#### [INSTRUCTIONS TO FOLLOW]
What does the data read, word for word, from the line containing "نتابع احتياجات الطالب" through its final line? Give those lines only.

#### [DATA FOR THIS EXERCISE]
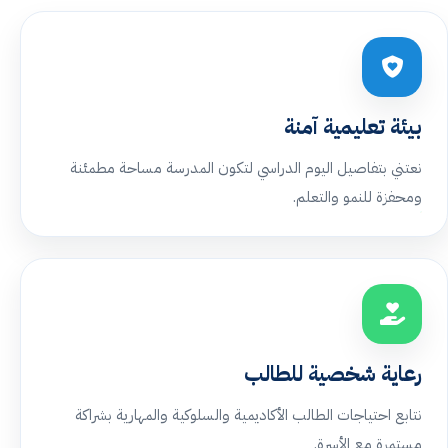
بيئة تعليمية آمنة
نعتني بتفاصيل اليوم الدراسي لتكون المدرسة مساحة مطمئنة
ومحفزة للنمو والتعلم.
رعاية شخصية للطالب
نتابع احتياجات الطالب الأكاديمية والسلوكية والمهارية بشراكة
مستمرة مع الأسرة.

#### [ANSWER SPACE]
نتابع احتياجات الطالب الأكاديمية والسلوكية والمهارية بشراكة
مستمرة مع الأسرة.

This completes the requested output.